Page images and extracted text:
·····

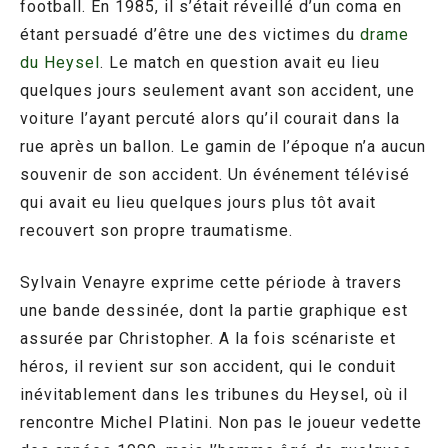
football. En 1985, il s’était réveillé d’un coma en
étant persuadé d’être une des victimes du
drame
du Heysel
. Le match en question avait eu lieu
quelques jours seulement avant son accident, une
voiture l’ayant percuté alors qu’il courait dans la
rue après un ballon. Le gamin de l’époque n’a aucun
souvenir de son accident. Un événement télévisé
qui avait eu lieu quelques jours plus tôt avait
recouvert son propre traumatisme.
Sylvain Venayre exprime cette période à travers
une bande dessinée, dont la partie graphique est
assurée par Christopher. A la fois scénariste et
héros, il revient sur son accident, qui le conduit
inévitablement dans les tribunes du Heysel, où il
rencontre Michel Platini. Non pas le joueur vedette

·····

Problem details: Reproduce the entries above without change, omitting all pictures.

Answer box:
football. En 1985, il s’était réveillé d’un coma en
étant persuadé d’être une des victimes du
drame
du Heysel
. Le match en question avait eu lieu
quelques jours seulement avant son accident, une
voiture l’ayant percuté alors qu’il courait dans la
rue après un ballon. Le gamin de l’époque n’a aucun
souvenir de son accident. Un événement télévisé
qui avait eu lieu quelques jours plus tôt avait
recouvert son propre traumatisme.
Sylvain Venayre exprime cette période à travers
une bande dessinée, dont la partie graphique est
assurée par Christopher. A la fois scénariste et
héros, il revient sur son accident, qui le conduit
inévitablement dans les tribunes du Heysel, où il
rencontre Michel Platini. Non pas le joueur vedette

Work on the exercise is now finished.